In 2009, Vanderbilt Divinity School received a commitment of $5,000 per year for five years to provide opportunities for students to engage in learning and experiences to enhance global understanding.
Small focused awards are made on an annual basis to students who, through proposals submitted to the Academic Programs Committee, outline a course of study, research, travel and/or experiential internships that advance global learning and leadership skills. Imagination Grants may be local, regional, national or international.
The Imagination Grant I received allowed me to travel to Iceland and Norway where I spent three weeks in June studying educational programming in the European Union’s prisons. I attended the 2013 European Prison Education Association (EPEA) conference in Hveragerði, Iceland, and conducted independent research while in Oslo, Norway.
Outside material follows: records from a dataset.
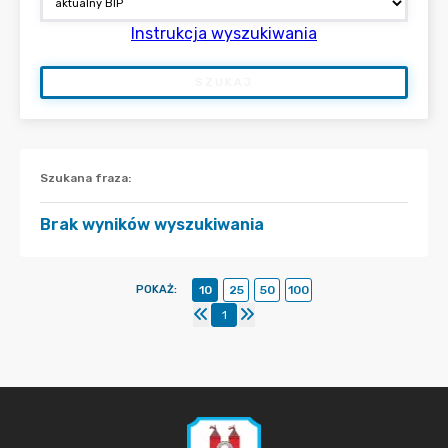
Instrukcja wyszukiwania
SZUKAJ
Szukana fraza
:
Brak wyników wyszukiwania
POKAŻ
:
10
25
50
100
1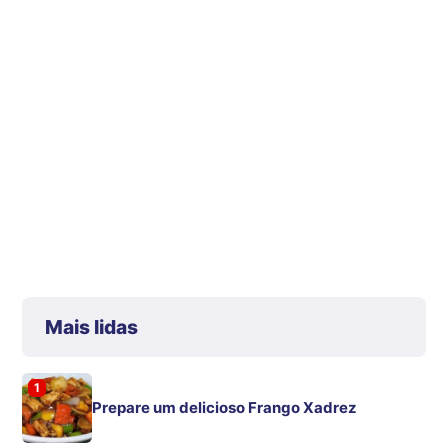
Mais lidas
1
Prepare um delicioso Frango Xadrez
I have been interested in prison reform since college, but as a Divinity School student, I have focused my attention on practices and problems associated with rehabilitation in the United States. I chose to study prison implementation and reform in a country other than America because I recognize the need for a model of incarceration that is radically different from any practice implemented thus far in the U.S. The penal system in the U.S. is marked by the continual use of capital punishment, disturbingly high recidivism rates (nearly 70%), and a prison population upwards of 2 million. These factors led to my decision to research an alternative model of incarceration methodology and practice.
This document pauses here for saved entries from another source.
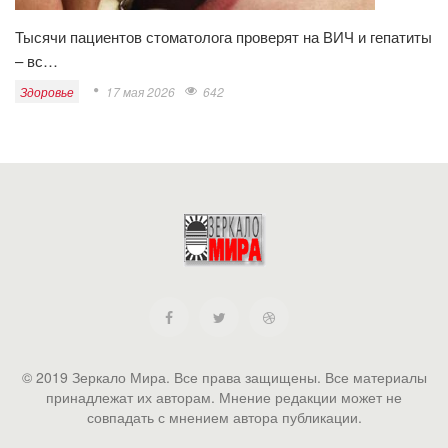
Тысячи пациентов стоматолога проверят на ВИЧ и гепатиты
– вс…
Здоровье
17 мая 2026
642
© 2019 Зеркало Мира. Все права защищены. Все материалы
принадлежат их авторам. Мнение редакции может не
совпадать с мнением автора публикации.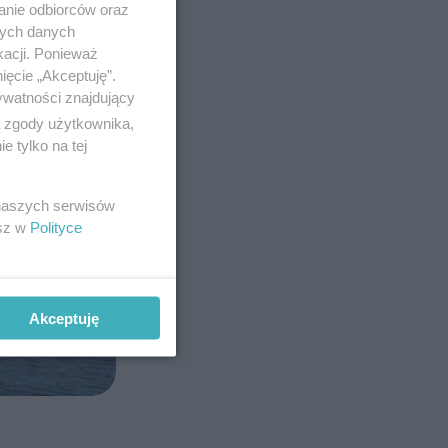
anie odbiorców oraz
nych danych
kacji. Ponieważ
ięcie „Akceptuję”.
ywatności znajdujący
ą zgody użytkownika,
 tylko na tej
 naszych serwisów
esz w
Polityce
Akceptuję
Scandinavia, especially Norway, has received significant press coverage for the progressive character of the region’s models of incarceration. Northern Europe seemed an ideal place where I could learn about different penal practices, and I was fortunate to attend a conference that emphasized education as an integral component for developing an alternative model. The conference inspired me to develop my own understanding of the role of education in a human’s well-being.
Of the models I studied, none seems viable in the United States. This is not because of the quality of practice but rather the particularities of the populations implementing them. Iceland has a population of 320,000 people, 164 of whom are incarcerated. The difference between an incarcerated population of more than 2 million and just 164 is too great to reconcile on a systemic or institutional level. Despite this disconnection of application, I found a great deal of resonance with the idea of “life-long” and “life-wide” education practices in prison. These approaches to education and learning do not focus solely on job readiness or literacy but suggest the importance of emotional and perceptive intelligence in regard to intra- and interpersonal relationships toward the end of a new approach to “rehabilitation.” Life-wide learning is a practice upon which I am basing my own research and development at Vanderbilt, and the opportunities provided by the Imagination Grant continue to influence my theological education.